Another unusual phenomenon that has developed over time is the mythical ‘Arch of Love’, a portable arch which was brought in one year by an anonymous festival-goer. Since its appearance, Meredith legend has required couples that walk under the arch to kiss. It’s now been taken a step further with some couples choosing to conduct their nuptials under the arch.
Caitlin Tanumyroshghi and her partner Flipp were the first couple to officially marry under the iconic arch in 2009. Wearing a twenty-dollar vintage white dress and a makeshift glittery halo, the free-spirited bride tied the knot in the company of friends, a celebrant dressed as Elvis and girls dancing the Can Can.
“I feel like there’s something about it that sortof channels Woodstock…I remember the year before last year, when it was freezing cold and muddy and terrible. There was a moment when we were walking back on the main hill there was this couple having sex in the mud which was absolutely disgusting obviously…but at the same time, it was sort of that strange, hippy vibe. I guess there’s this certain kind of effervescence when you get up there,” she says.

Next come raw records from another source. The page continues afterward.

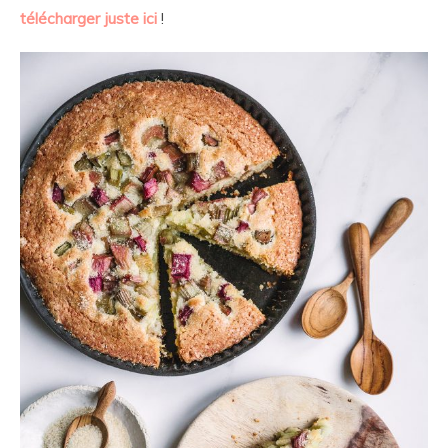
télécharger juste ici
!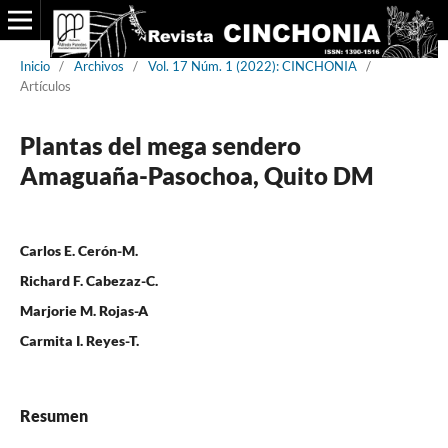
Inicio
/
Archivos
/
Vol. 17 Núm. 1 (2022): CINCHONIA
/
Artículos
Plantas del mega sendero
Amaguaña-Pasochoa, Quito DM
Carlos E. Cerón-M.
Richard F. Cabezaz-C.
Marjorie M. Rojas-A
Carmita I. Reyes-T.
Resumen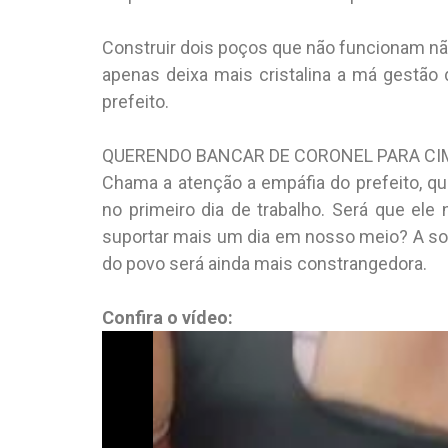
Construir dois poços que não funcionam nã
apenas deixa mais cristalina a má gestão 
prefeito.
QUERENDO BANCAR DE CORONEL PARA CI
Chama a atenção a empáfia do prefeito, qu
no primeiro dia de trabalho. Será que ele
suportar mais um dia em nosso meio? A solu
do povo será ainda mais constrangedora.
Confira o vídeo: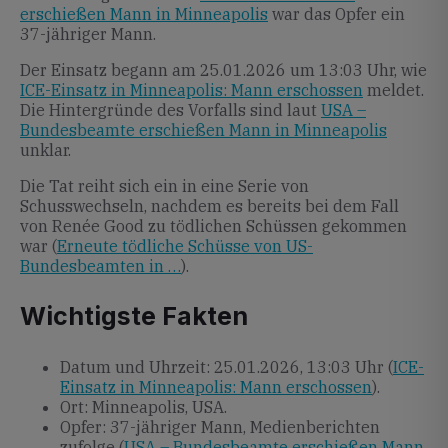
erschießen Mann in Minneapolis
war das Opfer ein
37-jähriger Mann.
Der Einsatz begann am 25.01.2026 um 13:03 Uhr, wie
ICE-Einsatz in Minneapolis: Mann erschossen
meldet.
Die Hintergründe des Vorfalls sind laut
USA –
Bundesbeamte erschießen Mann in Minneapolis
unklar.
Die Tat reiht sich ein in eine Serie von
Schusswechseln, nachdem es bereits bei dem Fall
von Renée Good zu tödlichen Schüssen gekommen
war (
Erneute tödliche Schüsse von US-
Bundesbeamten in …
).
Wichtigste Fakten
Datum und Uhrzeit: 25.01.2026, 13:03 Uhr (
ICE-
Einsatz in Minneapolis: Mann erschossen
).
Ort: Minneapolis, USA.
Opfer: 37-jähriger Mann, Medienberichten
zufolge (
USA – Bundesbeamte erschießen Mann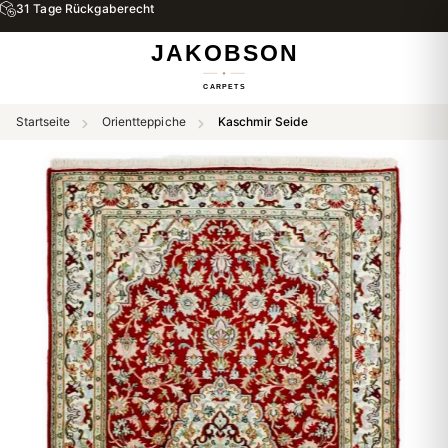
31 Tage Rückgaberecht
Startseite
Orientteppiche
Kaschmir Seide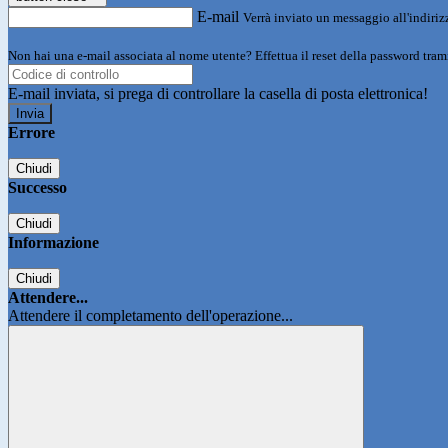
E-mail
Verrà inviato un messaggio all'indirizz
Non hai una e-mail associata al nome utente? Effettua il reset della password tram
E-mail inviata, si prega di controllare la casella di posta elettronica!
Errore
Chiudi
Successo
Chiudi
Informazione
Chiudi
Attendere...
Attendere il completamento dell'operazione...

Like many other Meredith-goers, Caitlin has thanked Chris Nolan at the festival for what he has created. “It started from such a clean and true spot. Just a guy who wanted to have some of his friends over and it kept on getting bigger and bigger. And not to mention the horrible things that happened to him. I think that anyone that takes the time to find out how the festival got started, you can’t not be moved and just feel extremely lucky to be a part of it,” she says.
As Meredith approaches its twentieth year, many of its fans are waiting in anticipation to wish the festival a happy birthday. Amongst those who hold the enduring rock festival in their heart, there seems to be a shared hope that despite growing older, Meredith Music Festival will still remain stubbornly committed to never growing up.